* TASK DIRECTIONS *
Take the material below and reproduce, word for word, only the lines from the line with "Ohio divorce timeline" through the line with "Teacher Divorce in Ohio (2026): STRS Pension".

* PROVIDED RECORDS *
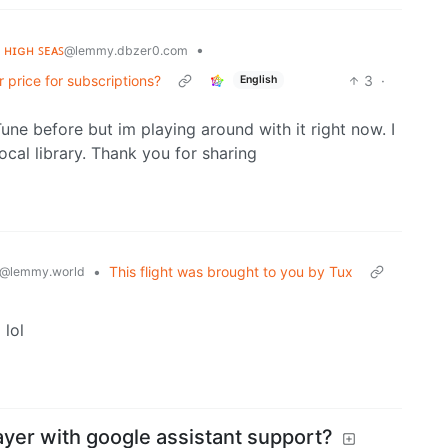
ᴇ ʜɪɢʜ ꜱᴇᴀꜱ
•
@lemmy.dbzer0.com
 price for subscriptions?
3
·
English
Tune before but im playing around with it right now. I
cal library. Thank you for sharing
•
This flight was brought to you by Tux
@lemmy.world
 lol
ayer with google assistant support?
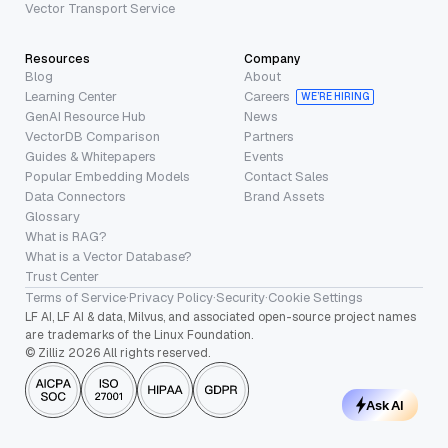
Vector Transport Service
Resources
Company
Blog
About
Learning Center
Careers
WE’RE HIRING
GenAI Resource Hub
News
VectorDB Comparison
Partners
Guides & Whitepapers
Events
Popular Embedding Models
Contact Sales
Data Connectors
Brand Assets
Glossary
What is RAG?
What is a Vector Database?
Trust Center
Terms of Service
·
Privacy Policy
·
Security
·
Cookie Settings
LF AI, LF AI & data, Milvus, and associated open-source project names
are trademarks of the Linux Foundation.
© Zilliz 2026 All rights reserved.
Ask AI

* * *

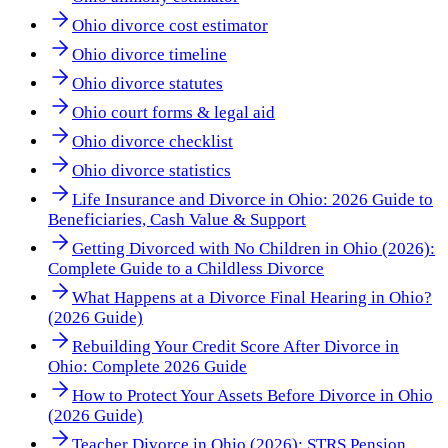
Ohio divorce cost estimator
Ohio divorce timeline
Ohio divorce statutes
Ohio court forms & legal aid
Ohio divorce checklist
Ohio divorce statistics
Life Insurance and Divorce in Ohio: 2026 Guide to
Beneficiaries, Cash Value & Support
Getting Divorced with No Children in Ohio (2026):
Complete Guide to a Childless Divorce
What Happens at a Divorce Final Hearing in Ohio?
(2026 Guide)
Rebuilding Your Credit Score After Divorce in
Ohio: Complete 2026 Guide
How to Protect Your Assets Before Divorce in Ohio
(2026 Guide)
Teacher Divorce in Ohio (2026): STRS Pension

* RESPONSE TO THE TASK *
Ohio divorce timeline
Ohio divorce statutes
Ohio court forms & legal aid
Ohio divorce checklist
Ohio divorce statistics
Life Insurance and Divorce in Ohio: 2026 Guide to
Beneficiaries, Cash Value & Support
Getting Divorced with No Children in Ohio (2026):
Complete Guide to a Childless Divorce
What Happens at a Divorce Final Hearing in Ohio?
(2026 Guide)
Rebuilding Your Credit Score After Divorce in
Ohio: Complete 2026 Guide
How to Protect Your Assets Before Divorce in Ohio
(2026 Guide)
Teacher Divorce in Ohio (2026): STRS Pension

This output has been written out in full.